The communication between people is mediated by communication among computers and related systems. That mediated communication involves hardware (which may include computers, switching devices, processors that we may or may not think of as computers), protocols (which circumscribe the extents and limits of aspects of the communication), software (that may process the communication in some way, enhancing it or encapsulating it or compressing it or distorting it), and firmware (which itself may involve interfaces, data, programs, and protocols).
The product that enables the overall communication may be modeled in terms of structure (including computers, programs, modules, objects, classes, data objects within the classes, functions within the classes, and, yes, lines of code that enable those functions); in terms of functions that the product performs; in terms of data on which the program interacts; in terms of platforms upon which the program depends; in terms of operations that describe the way in which people use the program; and in terms of time and its interaction with the program.

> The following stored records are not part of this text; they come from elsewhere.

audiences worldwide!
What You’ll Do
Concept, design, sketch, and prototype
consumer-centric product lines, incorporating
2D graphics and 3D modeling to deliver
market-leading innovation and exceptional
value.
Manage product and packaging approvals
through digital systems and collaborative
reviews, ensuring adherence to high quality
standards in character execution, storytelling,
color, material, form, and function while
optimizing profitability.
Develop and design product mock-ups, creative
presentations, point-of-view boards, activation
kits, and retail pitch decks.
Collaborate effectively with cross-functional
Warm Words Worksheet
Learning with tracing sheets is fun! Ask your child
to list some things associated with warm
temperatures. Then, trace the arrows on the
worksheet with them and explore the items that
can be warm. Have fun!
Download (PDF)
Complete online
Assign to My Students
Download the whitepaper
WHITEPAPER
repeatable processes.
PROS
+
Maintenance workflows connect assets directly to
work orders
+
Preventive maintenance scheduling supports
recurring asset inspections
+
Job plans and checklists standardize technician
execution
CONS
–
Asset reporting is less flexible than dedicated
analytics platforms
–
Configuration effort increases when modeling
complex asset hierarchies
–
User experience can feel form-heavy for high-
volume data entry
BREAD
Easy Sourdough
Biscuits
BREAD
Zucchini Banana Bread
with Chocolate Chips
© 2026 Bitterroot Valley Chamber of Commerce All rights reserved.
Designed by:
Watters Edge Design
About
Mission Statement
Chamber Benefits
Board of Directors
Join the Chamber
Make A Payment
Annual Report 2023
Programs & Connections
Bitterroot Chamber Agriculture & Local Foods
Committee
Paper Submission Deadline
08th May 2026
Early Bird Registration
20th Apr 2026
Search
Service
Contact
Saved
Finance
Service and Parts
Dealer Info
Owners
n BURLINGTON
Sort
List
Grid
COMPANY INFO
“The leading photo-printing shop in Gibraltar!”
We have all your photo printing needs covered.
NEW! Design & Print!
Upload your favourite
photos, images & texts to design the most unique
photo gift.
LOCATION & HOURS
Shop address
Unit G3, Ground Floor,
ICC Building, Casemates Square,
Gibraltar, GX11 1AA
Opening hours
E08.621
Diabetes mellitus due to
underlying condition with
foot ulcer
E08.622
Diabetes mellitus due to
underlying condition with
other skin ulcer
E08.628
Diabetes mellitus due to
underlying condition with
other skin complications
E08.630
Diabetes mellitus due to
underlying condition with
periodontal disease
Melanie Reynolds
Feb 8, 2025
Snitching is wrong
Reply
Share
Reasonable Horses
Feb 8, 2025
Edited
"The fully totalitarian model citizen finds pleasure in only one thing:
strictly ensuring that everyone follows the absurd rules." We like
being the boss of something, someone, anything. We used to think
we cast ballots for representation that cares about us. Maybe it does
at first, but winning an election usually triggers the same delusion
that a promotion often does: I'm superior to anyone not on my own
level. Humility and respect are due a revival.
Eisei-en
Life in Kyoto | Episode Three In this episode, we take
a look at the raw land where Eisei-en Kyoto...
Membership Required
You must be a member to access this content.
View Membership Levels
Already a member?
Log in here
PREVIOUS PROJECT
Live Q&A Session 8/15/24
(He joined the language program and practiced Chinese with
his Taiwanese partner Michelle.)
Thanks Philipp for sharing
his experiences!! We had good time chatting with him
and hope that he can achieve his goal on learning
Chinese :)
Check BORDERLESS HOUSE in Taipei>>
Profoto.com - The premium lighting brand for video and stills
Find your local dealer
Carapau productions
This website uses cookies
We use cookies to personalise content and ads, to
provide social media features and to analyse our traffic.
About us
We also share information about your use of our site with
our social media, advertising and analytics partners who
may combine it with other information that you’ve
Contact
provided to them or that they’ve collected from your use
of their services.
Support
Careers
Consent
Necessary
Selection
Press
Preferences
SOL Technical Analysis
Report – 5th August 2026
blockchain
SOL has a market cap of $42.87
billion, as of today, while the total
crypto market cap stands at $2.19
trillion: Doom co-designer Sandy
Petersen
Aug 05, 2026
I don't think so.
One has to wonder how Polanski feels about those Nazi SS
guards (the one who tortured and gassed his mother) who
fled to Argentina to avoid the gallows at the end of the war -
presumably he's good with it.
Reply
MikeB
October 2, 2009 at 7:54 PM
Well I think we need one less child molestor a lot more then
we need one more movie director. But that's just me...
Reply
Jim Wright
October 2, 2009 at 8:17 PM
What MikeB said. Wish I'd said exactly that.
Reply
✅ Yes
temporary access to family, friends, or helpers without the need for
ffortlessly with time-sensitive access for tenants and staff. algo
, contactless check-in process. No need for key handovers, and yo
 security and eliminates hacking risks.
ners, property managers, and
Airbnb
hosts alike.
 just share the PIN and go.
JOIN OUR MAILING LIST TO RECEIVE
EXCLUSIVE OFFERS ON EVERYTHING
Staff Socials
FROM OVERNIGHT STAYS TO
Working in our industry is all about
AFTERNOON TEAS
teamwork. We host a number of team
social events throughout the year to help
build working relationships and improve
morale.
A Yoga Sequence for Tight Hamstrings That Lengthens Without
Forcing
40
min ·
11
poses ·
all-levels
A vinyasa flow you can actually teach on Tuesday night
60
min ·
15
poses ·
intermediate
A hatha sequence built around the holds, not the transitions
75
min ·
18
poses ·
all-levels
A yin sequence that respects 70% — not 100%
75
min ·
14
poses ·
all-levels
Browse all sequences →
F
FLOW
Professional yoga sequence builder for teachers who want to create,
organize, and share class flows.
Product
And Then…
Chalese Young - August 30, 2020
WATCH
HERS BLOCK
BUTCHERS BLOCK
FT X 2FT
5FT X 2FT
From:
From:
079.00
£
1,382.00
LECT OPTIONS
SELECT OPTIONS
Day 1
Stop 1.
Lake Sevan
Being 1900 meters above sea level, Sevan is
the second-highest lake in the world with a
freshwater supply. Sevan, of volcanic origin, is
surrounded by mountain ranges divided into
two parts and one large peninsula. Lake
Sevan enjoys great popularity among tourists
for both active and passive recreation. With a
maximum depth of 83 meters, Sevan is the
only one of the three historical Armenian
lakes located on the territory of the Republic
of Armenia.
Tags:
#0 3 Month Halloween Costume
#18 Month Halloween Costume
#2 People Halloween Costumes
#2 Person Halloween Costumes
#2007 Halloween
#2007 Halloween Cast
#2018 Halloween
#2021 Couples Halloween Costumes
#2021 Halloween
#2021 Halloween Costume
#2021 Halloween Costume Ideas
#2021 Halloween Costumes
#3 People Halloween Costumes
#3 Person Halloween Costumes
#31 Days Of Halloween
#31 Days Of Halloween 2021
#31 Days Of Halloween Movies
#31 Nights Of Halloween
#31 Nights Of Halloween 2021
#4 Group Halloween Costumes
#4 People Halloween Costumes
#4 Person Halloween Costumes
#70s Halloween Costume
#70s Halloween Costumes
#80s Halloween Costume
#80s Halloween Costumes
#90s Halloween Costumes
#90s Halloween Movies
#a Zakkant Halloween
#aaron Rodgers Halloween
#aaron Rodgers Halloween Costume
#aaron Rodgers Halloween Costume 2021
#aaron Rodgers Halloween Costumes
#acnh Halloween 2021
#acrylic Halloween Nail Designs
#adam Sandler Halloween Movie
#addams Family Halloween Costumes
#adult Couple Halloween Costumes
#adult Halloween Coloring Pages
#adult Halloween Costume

This is just one set of ways of modeling or mapping the product. For the purposes of testing—questioning the product in order to evaluate it—we could conceive of many others. We could come up with a complexity map, or a map of Which Programmer Wrote Which Stuff, or Which Groups Specified Which Requirements. We could list our ideas about the program in terms of "things that involve localization and things that do not"; "things that involve currency and things that don't"; "database interactions and not-database-interactions"; "dialog layout"; "workflows"; ad infinitum. We could come up with lists of risks, subdivided into various categories. All of these models and maps provide us with ideas about relationships, about what might constitute "near" or "far away"—and consequently, potentially useful but potentially overwhelming numbers of ideas about the points around which things could be said or imagined to cluster.
I have no problem believing in the notion of bug clusters. Certainly people tend to be good at some things, but not so good at others. Our conceptions of something might be very clear in some areas, more vague in others. It's reasonable to see an error in one place and infer that may be errors close to it. But "close" using what map? Proximity is multivariate.
Second, cost versus value. When I find a bug, it's wonderful to be able to use that information to find another one, so I often look for other bugs "clustered" "near" this one, based on whatever model I've been using or whatever factors I choose—consciously, subconsciously, or unconsciously—to apply to my understanding of what I perceive to be the bug. If I'm really on my game as a tester, I must also be ready to suspend certainty on whether my client will even agree that this is a bug. The factors that I perceive might be very important, and those models might be very powerful—or they might be total red herrings. So at the same time, I also have to consider the the opportunity cost of this activity, and the risk of not finding other bugs which might be more serious, or other information that might be more important in other, "far away" areas of my current model, or in different models altogether. It might be a better use of time to report the first problem that I find, noting my models and my suspicions, and let others (the designers, the business analysts, the programmers, the product managers) seek "related" problems using my models or their own.
The Bug Cluster Heuristic says to me "If you see a problem, suspect similar problems near it." This heuristic can useful to me, but it depends on my models and my notion of "near", and it depends on my considering carefully the cost and the value of further investigation, versus the value of obtaining broader or deeper coverage. A momentary pause for reflection on those questions could be time well spent.